Landlords should always take the time and trouble to inspect their properties on a regular basis and not just for the obvious reasons of checking for any damage but also on confirming who is living there.
The issue of tenants sub-letting rooms, or indeed the entire property, is now a serious issue with some tenants struggling to pay their rent and opting to rent out rooms without telling their landlord.
Indeed, to highlight the problem the landlord insurance firm Direct Line calculated around 3.3 million people are currently ghost tenants, or ‘unofficial renters’. Landlords face growing issues with subletting.
The Direct Line findings are backed by the Association of Independent Inventory Clerks (AIIC) who have revealed that they checked a three bed flat during a tenancy and found there were 30 people sleeping there in shifts – rather than the single couple who were registered as the actual tenants.
And that’s not all, a report by Hounslow Council in West London published recently highlighted that they had found nearly 1,000 immigrants sharing rooms in buy-to-let homes in just one street in their area.
With so many people living in a small space, landlords can expect wearing tear in serious damage to the property to increase.
In the example given by the AIIC of 30 people sharing one property, they found that most of the doors and carpets were ruined, most of the landlord’s furniture was missing and tenants had used curtain poles for drying wet clothes from. The landlord in that case had a bill for more than £10,000 to repair the damage.

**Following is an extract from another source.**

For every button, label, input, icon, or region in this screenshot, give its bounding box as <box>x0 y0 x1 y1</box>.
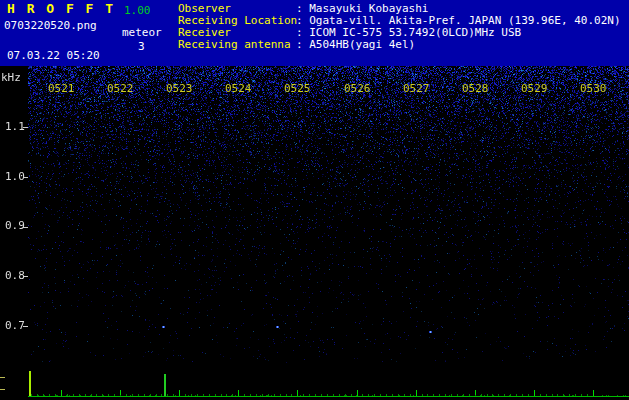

Landlords can save money by checking their properties. By regularly checking a property, a landlord will avoid this situation from arising and from getting out of control. The most common damage being recorded in properties with ghost tenants include extensive cigarette and iron burns on carpets, damaged baths and window sills and frames. Wooden floors particularly see extensive damage from stiletto heel imprints and from heat damage.
Should a landlord find that a property has been sublet then they should change the locks as soon as possible to prevent people from moving back in and from causing damage after leaving.
Pat Barber, the AIIC’s chairman, said the issue of ghost tenants was not restricted to landlords with properties in big cities and there were increasing incidence of homes in small towns and suburbs being sublet illegally. She explained:
“There are migration pressures in London which is creating an unprecedented demand for housing but there are unscrupulous landlords cashing in by converting garages and outbuildings and then offering them to vulnerable tenants.”
To underline that the problem of ‘beds in sheds’ is huge, the investigators from Hounslow Council used a plane to detect what they expected to be 75 suspicious buildings being home to illegal immigrants. Instead, their investigation revealed that there were actually 319 buildings being used.